Como é, para o ator, o fato de ficar mais velho? Depois de tanto tempo de carreira, ainda surgem bons papéis para vocês?
CB: Amadurecer tem sido muito bom e me faz muito bem. Como sempre tive rosto de menino, fiz personagens mais jovens, mas, finalmente, após os 40 anos, começaram a surgir papéis de homens mais maduros e complexos. Envelhecer, no entanto, é ainda muito injusto para mulheres no mercado de trabalho por conta do etarismo. Existe essa diferença na carreira, mas, felizmente, esse problema está sendo corrigido. Ver a Fernanda Torres sendo premiada internacionalmente mostra que o lugar da mulher é onde ela quiser. Também está havendo uma transformação muito grande no sentido da conquista do espaço da diversidade, que demorou. Ao mesmo tempo, ainda há muita luta em relação à regulamentação do streaming. É uma coisa chocante o fato de não termos direito à nossa imagem. Agora, queremos atualizar os direitos conexos e de imagem dos atores do audiovisual no meio dessa revolução na forma de distribuir cultura no Brasil.
HC: Eu tenho uma paixão pela interpretação. Nem me acho maravilhoso, genial, como dizem, mas me considero, assim, regular. E, paralelamente, tenho outra paixão, que são meus filhos. Sempre precisei lutar pela sobrevivência e, como ator, é difícil depender das emissoras, dos filmes e das escolhas do diretor. Não é uma profissão constante e segura enquanto a gente tenta cobrir os custos da vida. Aceitei vários trabalhos porque precisava suprir minha família. Nem sempre fiz coisas que adorava. Muitas vezes, fiz coisas que não tinha o prazer de fazer, mas fiz por necessidade. Isso também veio a somar na carreira e já tenho 124 trabalhos realizados, entre peças, filmes e novelas. Até começaram a me chamar de veterano, passei de fase e achei interessante (risos). A questão da idade junta tudo isso, a gente sente que fica mais gostoso e prazeroso trabalhar. Antigamente, ficava cheio de problemas na cabeça, mas muita coisa melhorou com a maturidade.

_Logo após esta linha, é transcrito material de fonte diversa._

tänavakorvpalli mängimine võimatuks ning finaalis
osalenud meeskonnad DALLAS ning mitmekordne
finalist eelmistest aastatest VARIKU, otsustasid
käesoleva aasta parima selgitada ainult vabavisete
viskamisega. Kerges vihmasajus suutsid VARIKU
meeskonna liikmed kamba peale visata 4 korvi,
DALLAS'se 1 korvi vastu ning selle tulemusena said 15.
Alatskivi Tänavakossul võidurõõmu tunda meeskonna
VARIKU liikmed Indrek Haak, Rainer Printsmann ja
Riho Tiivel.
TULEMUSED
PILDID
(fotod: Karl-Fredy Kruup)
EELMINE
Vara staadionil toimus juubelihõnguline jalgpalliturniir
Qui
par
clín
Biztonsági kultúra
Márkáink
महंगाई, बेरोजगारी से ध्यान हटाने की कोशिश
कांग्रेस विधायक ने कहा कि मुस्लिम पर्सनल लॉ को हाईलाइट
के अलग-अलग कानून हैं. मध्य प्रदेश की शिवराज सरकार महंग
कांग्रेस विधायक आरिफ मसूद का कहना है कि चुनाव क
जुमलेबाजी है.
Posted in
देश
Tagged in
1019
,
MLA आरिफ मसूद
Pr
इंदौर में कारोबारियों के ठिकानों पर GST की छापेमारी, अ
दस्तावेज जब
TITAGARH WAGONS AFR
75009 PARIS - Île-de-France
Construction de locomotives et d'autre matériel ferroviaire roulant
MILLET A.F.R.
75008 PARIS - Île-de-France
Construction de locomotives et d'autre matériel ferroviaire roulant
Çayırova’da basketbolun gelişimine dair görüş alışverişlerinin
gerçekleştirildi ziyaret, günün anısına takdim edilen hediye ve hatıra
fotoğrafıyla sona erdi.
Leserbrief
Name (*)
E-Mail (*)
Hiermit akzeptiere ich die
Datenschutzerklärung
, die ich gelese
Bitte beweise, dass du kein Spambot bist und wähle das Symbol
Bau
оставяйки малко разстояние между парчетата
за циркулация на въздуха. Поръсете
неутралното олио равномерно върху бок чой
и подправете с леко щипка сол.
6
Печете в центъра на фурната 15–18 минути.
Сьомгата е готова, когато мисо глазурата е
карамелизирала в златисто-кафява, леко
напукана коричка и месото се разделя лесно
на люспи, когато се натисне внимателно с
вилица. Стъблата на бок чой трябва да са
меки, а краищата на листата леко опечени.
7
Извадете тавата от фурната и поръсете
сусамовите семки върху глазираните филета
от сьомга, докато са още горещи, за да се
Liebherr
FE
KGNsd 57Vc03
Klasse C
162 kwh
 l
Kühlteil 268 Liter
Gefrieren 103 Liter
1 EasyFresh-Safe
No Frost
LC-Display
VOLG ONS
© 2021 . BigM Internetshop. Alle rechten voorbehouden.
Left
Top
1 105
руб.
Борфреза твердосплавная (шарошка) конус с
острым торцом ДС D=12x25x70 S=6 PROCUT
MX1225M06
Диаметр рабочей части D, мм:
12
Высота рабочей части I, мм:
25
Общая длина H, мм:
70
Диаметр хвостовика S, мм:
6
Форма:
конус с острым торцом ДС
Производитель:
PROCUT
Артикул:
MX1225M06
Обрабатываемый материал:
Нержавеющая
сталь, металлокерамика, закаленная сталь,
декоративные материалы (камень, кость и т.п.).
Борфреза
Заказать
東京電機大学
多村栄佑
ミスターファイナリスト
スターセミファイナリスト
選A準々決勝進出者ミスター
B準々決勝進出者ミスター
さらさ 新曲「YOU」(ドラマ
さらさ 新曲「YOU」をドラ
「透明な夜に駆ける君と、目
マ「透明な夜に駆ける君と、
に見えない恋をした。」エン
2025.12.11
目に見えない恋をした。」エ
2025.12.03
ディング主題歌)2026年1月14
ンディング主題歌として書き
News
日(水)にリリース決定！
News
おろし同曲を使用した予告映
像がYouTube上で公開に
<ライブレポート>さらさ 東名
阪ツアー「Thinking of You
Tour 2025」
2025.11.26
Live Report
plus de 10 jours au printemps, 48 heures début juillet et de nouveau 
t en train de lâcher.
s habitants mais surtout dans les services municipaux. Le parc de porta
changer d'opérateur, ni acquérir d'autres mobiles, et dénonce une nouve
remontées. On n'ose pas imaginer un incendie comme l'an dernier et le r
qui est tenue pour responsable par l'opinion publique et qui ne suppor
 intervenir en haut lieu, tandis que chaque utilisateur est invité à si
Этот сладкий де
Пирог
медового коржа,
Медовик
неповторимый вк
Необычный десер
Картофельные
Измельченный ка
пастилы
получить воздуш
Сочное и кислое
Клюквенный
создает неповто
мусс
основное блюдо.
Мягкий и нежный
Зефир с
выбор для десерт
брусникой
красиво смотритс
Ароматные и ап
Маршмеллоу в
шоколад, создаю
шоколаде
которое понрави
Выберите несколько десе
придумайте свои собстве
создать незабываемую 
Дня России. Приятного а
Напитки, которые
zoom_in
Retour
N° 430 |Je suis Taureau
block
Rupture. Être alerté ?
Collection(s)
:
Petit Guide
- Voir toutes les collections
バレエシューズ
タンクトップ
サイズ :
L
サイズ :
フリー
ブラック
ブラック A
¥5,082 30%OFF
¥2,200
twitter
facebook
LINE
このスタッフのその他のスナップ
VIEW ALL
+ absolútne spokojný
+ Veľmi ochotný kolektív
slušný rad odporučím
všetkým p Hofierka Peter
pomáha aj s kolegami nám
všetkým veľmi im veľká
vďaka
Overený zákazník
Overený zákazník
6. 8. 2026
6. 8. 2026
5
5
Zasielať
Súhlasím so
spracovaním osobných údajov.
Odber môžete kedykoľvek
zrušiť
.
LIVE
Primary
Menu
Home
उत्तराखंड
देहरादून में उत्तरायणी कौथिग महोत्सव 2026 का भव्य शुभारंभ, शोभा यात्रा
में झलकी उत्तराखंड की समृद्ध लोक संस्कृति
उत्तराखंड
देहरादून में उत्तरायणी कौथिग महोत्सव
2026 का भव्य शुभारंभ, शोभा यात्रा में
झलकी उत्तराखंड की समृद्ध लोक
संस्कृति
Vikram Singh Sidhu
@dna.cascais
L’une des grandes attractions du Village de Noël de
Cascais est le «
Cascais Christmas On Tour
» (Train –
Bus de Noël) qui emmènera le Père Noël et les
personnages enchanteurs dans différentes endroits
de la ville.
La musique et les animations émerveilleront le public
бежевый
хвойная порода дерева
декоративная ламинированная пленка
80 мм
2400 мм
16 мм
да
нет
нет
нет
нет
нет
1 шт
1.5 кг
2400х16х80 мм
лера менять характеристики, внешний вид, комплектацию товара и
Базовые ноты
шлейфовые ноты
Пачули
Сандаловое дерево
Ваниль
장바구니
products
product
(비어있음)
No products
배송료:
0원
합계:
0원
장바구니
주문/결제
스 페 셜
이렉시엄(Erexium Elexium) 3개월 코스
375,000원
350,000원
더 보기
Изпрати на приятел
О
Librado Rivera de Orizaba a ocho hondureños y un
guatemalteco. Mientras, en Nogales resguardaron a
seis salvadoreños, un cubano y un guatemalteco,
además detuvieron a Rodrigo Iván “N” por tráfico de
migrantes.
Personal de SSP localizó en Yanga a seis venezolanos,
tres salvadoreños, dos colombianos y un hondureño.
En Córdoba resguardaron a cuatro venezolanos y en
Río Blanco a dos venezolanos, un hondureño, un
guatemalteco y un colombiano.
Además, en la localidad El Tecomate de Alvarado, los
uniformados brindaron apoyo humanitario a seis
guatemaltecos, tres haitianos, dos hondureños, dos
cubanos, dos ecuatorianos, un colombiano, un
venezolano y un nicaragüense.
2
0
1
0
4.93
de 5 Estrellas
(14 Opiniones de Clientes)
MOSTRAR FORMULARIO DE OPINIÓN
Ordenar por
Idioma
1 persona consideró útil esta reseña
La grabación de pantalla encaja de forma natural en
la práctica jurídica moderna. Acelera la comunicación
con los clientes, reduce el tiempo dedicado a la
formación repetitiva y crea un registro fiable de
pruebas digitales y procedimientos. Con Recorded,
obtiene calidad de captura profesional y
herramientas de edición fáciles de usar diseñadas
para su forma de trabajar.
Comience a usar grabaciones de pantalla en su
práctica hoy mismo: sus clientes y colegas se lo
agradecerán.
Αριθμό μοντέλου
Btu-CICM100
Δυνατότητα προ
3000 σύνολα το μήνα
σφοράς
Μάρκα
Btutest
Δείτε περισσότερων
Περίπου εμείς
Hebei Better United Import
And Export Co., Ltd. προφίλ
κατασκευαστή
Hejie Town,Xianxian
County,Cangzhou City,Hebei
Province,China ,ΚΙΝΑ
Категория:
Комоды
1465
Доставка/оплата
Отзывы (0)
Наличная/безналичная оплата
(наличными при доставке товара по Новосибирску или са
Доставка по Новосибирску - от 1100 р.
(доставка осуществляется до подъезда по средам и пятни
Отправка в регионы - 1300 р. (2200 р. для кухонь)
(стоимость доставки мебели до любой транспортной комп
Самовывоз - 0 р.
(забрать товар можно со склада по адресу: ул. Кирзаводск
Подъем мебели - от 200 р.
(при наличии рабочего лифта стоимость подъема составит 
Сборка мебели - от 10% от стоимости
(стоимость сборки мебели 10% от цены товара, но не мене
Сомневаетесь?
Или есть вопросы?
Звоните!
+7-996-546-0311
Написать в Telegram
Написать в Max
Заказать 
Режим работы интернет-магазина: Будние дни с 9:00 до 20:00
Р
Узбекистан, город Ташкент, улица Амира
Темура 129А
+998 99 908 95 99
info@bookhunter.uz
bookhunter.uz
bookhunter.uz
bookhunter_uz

FOTO: Divulgação/ Nana Moraes
Para o futuro, quais são os projetos de vocês?
CB: Tenho muitos caminhos para trilhar, inclusive, com Os Irmãos Karamazov (Dostoiévski) no teatro. Além disso, tem a segunda temporada da série que fiz em Portugal, onde sempre sonhei trabalhar, chamada Rabo de Peixe (Mar Branco, no Brasil), para estrear na Netflix. A história se passa nos Açores com pescadores. Também quero celebrar esse momento de lutas pelos direitos dos atores com esse governo que apoia a cultura, com essa conquista do Oscar, que mostra nossa identidade, nossa imagem para o mundo. A cultura é mais de 3% do PIB (Produto Interno Bruto) brasileiro e emprega, por exemplo, mais que a indústria automobilística. Sofremos tantos ataques que é muito importante mostrar os resultados do nosso trabalho para a economia e para a imagem do país no mundo.
HC: Assim que terminar Memórias do Vinho, vou estrear um novo trabalho com Natália do Vale e Miguel Falabella, com o título provisório Tem Que Dar Certo, previsto para estrear no Rio de Janeiro em setembro. Natália e eu já fizemos casal em duas novelas e, nessa peça, vamos fazer um casal separado. Fui sondado, ainda, para atuar em filmes, mas, hoje em dia, isso está muito maluco porque não sei ainda para quê, nem pra quem (risos). Também quero continuar na luta pacífica para que os direitos autorais sejam respeitados de acordo com a Constituição Federal. As plataformas de streaming e até as TVs abertas não estão pagando o que sempre pagaram por reprises. A classe artística está perturbada com isso, mas está contestando como que em silêncio porque fazer barulho pode prejudicar futuros trabalhos. Direito autoral é coisa séria.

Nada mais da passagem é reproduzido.